Broadcast left table in a join

4.7k Views Asked by At

This is my join:

df = df_small.join(df_big, 'id', 'leftanti')

It seems I can only broadcast the right dataframe. But in order for my logic to work (leftanti join), I must have my df_small on the left side.
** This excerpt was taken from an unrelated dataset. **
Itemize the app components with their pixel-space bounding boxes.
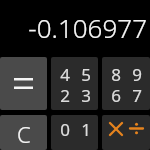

How do I broadcast a dataframe which is on left?


Example:

from pyspark.sql import SparkSession, functions as F
spark = SparkSession.builder.getOrCreate()

df_small = spark.range(2)
df_big = spark.range(1, 5000000)

#    df_small     df_big
#    +---+        +-------+
#    | id|        |     id|
#    +---+        +-------+
#    |  0|        |      1|
#    |  1|        |      2|
#    +---+        |    ...|
#                 |4999999|
#                 +-------+

df_small = F.broadcast(df_small)
df = df_small.join(df_big, 'id', 'leftanti')
df.show()
df.explain()

#    +---+
#    | id|
#    +---+
#    |  0|
#    +---+
#
#    == Physical Plan ==
#    AdaptiveSparkPlan isFinalPlan=false
#    +- SortMergeJoin [id#197L], [id#199L], LeftAnti
#       :- Sort [id#197L ASC NULLS FIRST], false, 0
#       :  +- Exchange hashpartitioning(id#197L, 200), ENSURE_REQUIREMENTS, [id=#1406]
#       :     +- Range (0, 2, step=1, splits=2)
#       +- Sort [id#199L ASC NULLS FIRST], false, 0
#          +- Exchange hashpartitioning(id#199L, 200), ENSURE_REQUIREMENTS, [id=#1407]
#             +- Range (1, 5000000, step=1, splits=2)
2

There are 2 best solutions below

0
On

Unfortunately it's not possible.

Spark can broadcast left side table only for right outer join.

You can get desired result by dividing left anti into 2 joins i.e. inner join and left join.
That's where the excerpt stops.